As we strive for more immersive, cohesive shows, DMX is a great tool to have in our visualist kit. Whether a full theatre lighting rig or just a couple of dimmers and a strobe in a club, the ability to plug in and take control of an existing rig means that lighting can now work with your projections, not compete with them.
One very exciting piece of gear brought to Perth last year by artificialeyes was the uDMX USB DMX controller. The uDMX is exciting in a different way to gear such as the VJX16-4 or the VMS, rather than being a new and more VJ-friendly take on existing tech, it very common concept – the DMX controller – distilled down to its tiniest, purest form, and then open-sourced for good measure.
The Anyma guys have managed to fit all of the DMX control circuitry inside a regular XLR jack. This makes the uDMX about as compact as it’s possible for a DMX controller to be. As DMX uses regular 3- or 5-pin XLR jacks for cabling, you can literally grab the uDMX, some spare mic cable, an adapter or two, and then get your DMX on straight away! The uDMX-Midi Interface Software (Mac) is extremely simple, monitoring a MIDI input source and converting (scaling from 0-255 to 0-127) either Note-on or CC messages into DMX messages. These are sent through the uDMX on the same DMX channel as the MIDI message controller or note number. It also has the ability to offset messages, which gives a simple method of scanning around DMX channels to find out where lights and other gear are located without following cables or looking at jumpers. Anyma have also released a Max/MSP external (Mac, Linux and Windows), PD external, and a command line utility (Windows, Mac and Linux).
I haven’t tried the uDMX yet with Windows, but as mentioned in the iCue article, getting it working on Mac is an extremely simple affair. For Windows there is a plugin for the freeware lighting control software DMXControl, which has MIDI in, so that could be a solution which doesn’t require custom coding or paid 3rd party software.

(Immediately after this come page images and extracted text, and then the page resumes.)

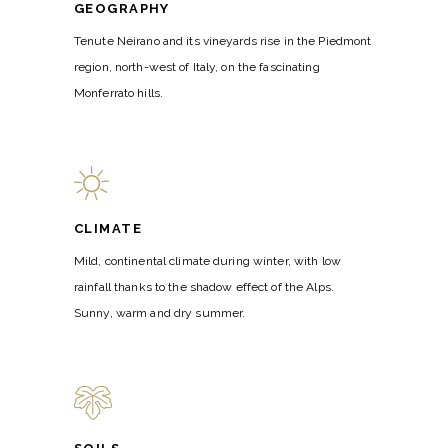
GEOGRAPHY
Tenute Neirano and its vineyards rise in the Piedmont
region, north-west of Italy, on the fascinating
Monferrato hills.
CLIMATE
Mild, continental climate during winter, with low
rainfall thanks to the shadow effect of the Alps.
Sunny, warm and dry summer.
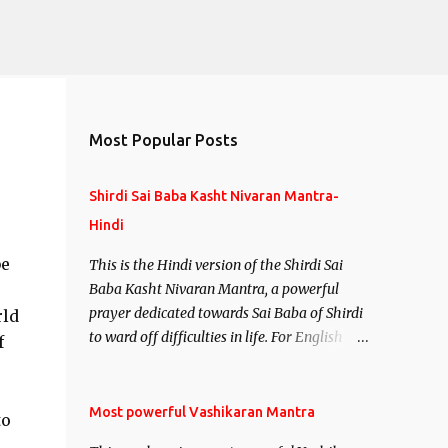
Most Popular Posts
Shirdi Sai Baba Kasht Nivaran Mantra-
Hindi
be
This is the Hindi version of the Shirdi Sai
Baba Kasht Nivaran Mantra, a powerful
prayer dedicated towards Sai Baba of Shirdi
rld
to ward off difficulties in life. For English
f
version see- Shirdi Sai Baba Kasht Nivaran
Mantra-English
Most powerful Vashikaran Mantra
to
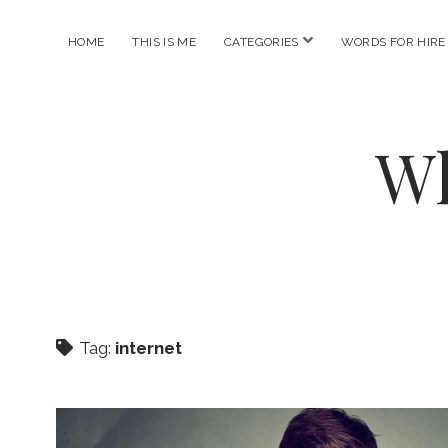
open
HOME
THIS IS ME
CATEGORIES
WORDS FOR HIRE
menu
Wh
Tag:
internet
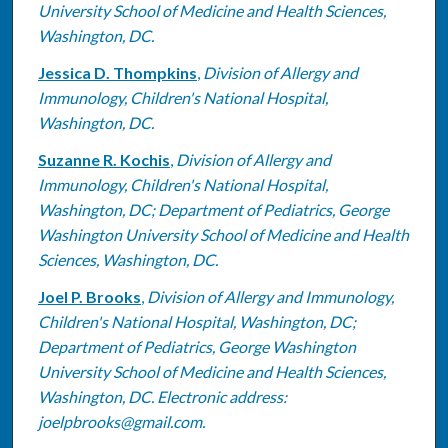
University School of Medicine and Health Sciences,
Washington, DC.
Jessica D. Thompkins
,
Division of Allergy and
Immunology, Children's National Hospital,
Washington, DC.
Suzanne R. Kochis
,
Division of Allergy and
Immunology, Children's National Hospital,
Washington, DC; Department of Pediatrics, George
Washington University School of Medicine and Health
Sciences, Washington, DC.
Joel P. Brooks
,
Division of Allergy and Immunology,
Children's National Hospital, Washington, DC;
Department of Pediatrics, George Washington
University School of Medicine and Health Sciences,
Washington, DC. Electronic address:
joelpbrooks@gmail.com.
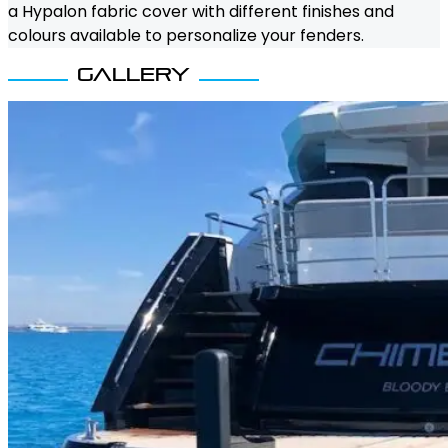
a Hypalon fabric cover with different finishes and
colours available to personalize your fenders.
Gallery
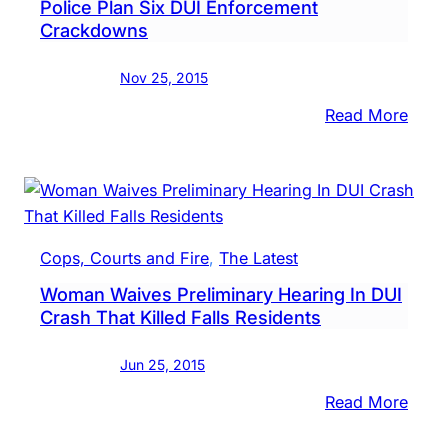
Police Plan Six DUI Enforcement
Part
Crackdowns
Of
Drug
Nov 25, 2015
Inves
:
Read More
Recal
Deat
Of
Teen
Buck
Cops, Courts and Fire
, 
The Latest
Coun
Woman Waives Preliminary Hearing In DUI
Polic
Crash That Killed Falls Residents
Plan
Six
Jun 25, 2015
DUI
Enfo
:
Read More
Crac
Wom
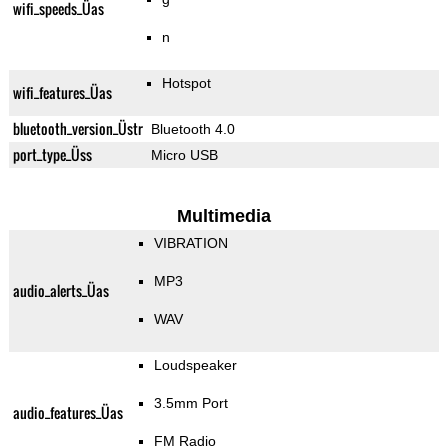
wifi_speeds_Üas
n
Hotspot
wifi_features_Üas
bluetooth_version_Üstr
Bluetooth 4.0
port_type_Üss
Micro USB
Multimedia
VIBRATION
MP3
audio_alerts_Üas
WAV
Loudspeaker
3.5mm Port
audio_features_Üas
FM Radio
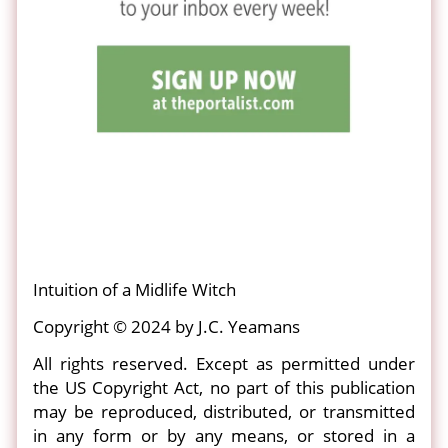
Intuition of a Midlife Witch
Copyright © 2024 by J.C. Yeamans
All rights reserved. Except as permitted under
the US Copyright Act, no part of this publication
may be reproduced, distributed, or transmitted
in any form or by any means, or stored in a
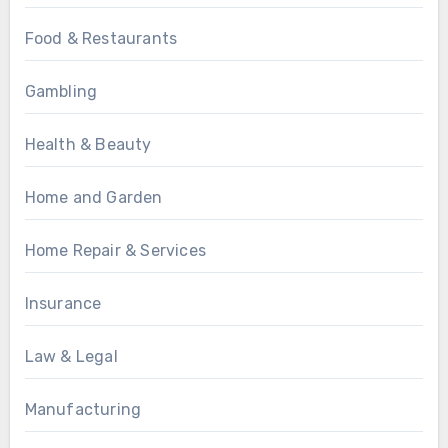
Food & Restaurants
Gambling
Health & Beauty
Home and Garden
Home Repair & Services
Insurance
Law & Legal
Manufacturing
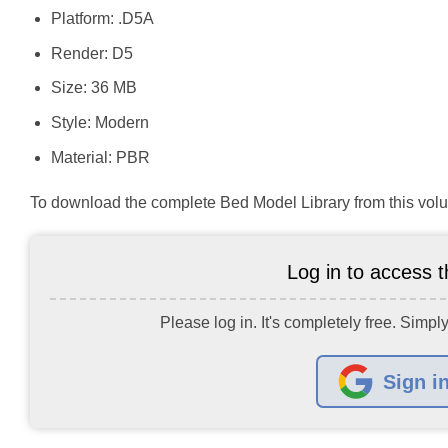
Platform: .D5A
Render: D5
Size: 36 MB
Style: Modern
Material: PBR
To download the complete Bed Model Library from this volu
Log in to access th
Please log in. It's completely free. Simply
Sign i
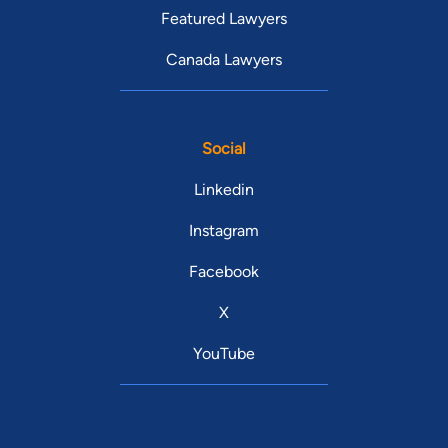
Featured Lawyers
Canada Lawyers
Social
Linkedin
Instagram
Facebook
X
YouTube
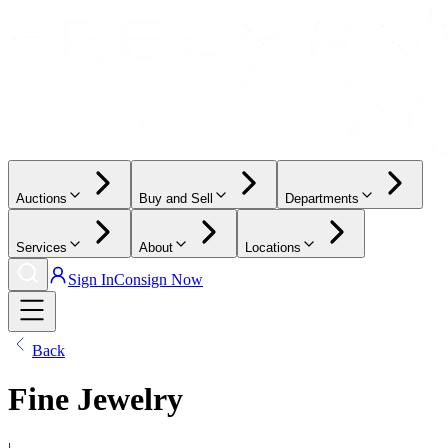
Auctions
Buy and Sell
Departments
Services
About
Locations
Sign In
Consign Now
Back
Fine Jewelry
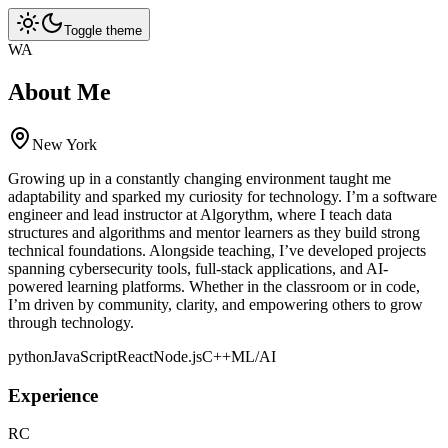
Toggle theme
WA
About Me
New York
Growing up in a constantly changing environment taught me
adaptability and sparked my curiosity for technology. I’m a software
engineer and lead instructor at Algorythm, where I teach data
structures and algorithms and mentor learners as they build strong
technical foundations. Alongside teaching, I’ve developed projects
spanning cybersecurity tools, full-stack applications, and AI-
powered learning platforms. Whether in the classroom or in code,
I’m driven by community, clarity, and empowering others to grow
through technology.
python
JavaScript
React
Node.js
C++
ML/AI
Experience
RC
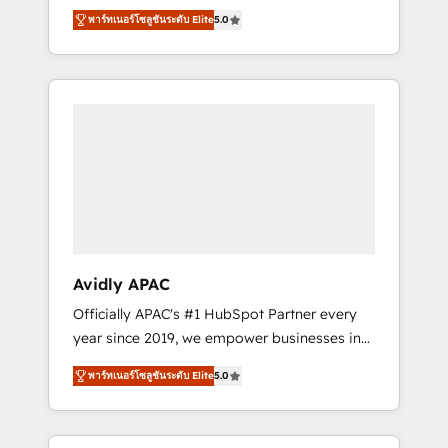
set up. 🔧 HubSpot Experts: Onboarding,
พาร์ทเนอร์โซลูชันระดับ Elite
5.0
migrations, automation, and training built for
adoption. ⚡ Highly Technical Execution: ERP,
EMR and Custom Integrations; complex
builds delivered in weeks, not months. 🤖 AI
Consulting & Agents: AI-powered workflows;
automation agents; process optimization
inside HubSpot. 🏆 Industry Experience: 🏥
Healthcare: HIPAA implementations; secure
data workflows 💼 Financial Services:
compliant workflows; audit-ready reporting
⚖️ Legal: client intake; pipeline and document
Avidly APAC
workflows 🛒 E-Commerce: Shopify,
Officially APAC's #1 HubSpot Partner every
WooCommerce; lifecycle and revenue
year since 2019, we empower businesses in
automation 🏢 Real Estate: deal pipelines;
Australia, New Zealand, and globally to
portfolio and lifecycle management 🏭
พาร์ทเนอร์โซลูชันระดับ Elite
5.0
realise their full potential through enterprise
Manufacturing: ERP integrations; operational
HubSpot CRM implementation. And we
alignment 🛡️ Compliance & Data
deliver best practice across the whole
Considerations: HIPAA-aware; CASL-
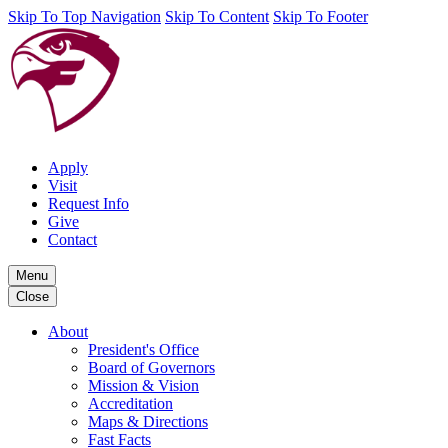
Skip To Top Navigation
Skip To Content
Skip To Footer
Apply
Visit
Request Info
Give
Contact
Menu
Close
About
President's Office
Board of Governors
Mission & Vision
Accreditation
Maps & Directions
Fast Facts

So, it’s a very simple device, which does a reasonably simple job, but the possibilities for use are staggering for a visualist who is used to a reasonably antagonistic relationship with many lighting operators. I’ve used the uDMX on a recent run of shows to control two iCue robotic mirror systems with midi sent from Ableton Live. However, if the hardware or VJ software you’re already using can output MIDI, then you may already be able to incorporate the uDMX in to your show without adding any extra machines to your rig or running heavy software which increases CPU load.
The uDMX is reasonably expensive at €180 (around USD$280, plus shipping). There are cheaper USB-DMX controllers available – such as the USBDMX, or Enttec Open DMX USB – but none which have the simple, compact beauty of the uDMX. For those who have the expertise and inclination, the uDMX is open-source – all of the hardware schematics and code is available so you can build one yourself. As *Spark mentioned recently (and we noticed with the VMS), after spending so much time in the 4×3 white rectangle moving your show to the rest of the venue can be extremely powerful. There are definitely realistic options for the visualist on any budget or platform though, and DMX is a great weapon to have in your belt to use in the fight for better pay and recognition.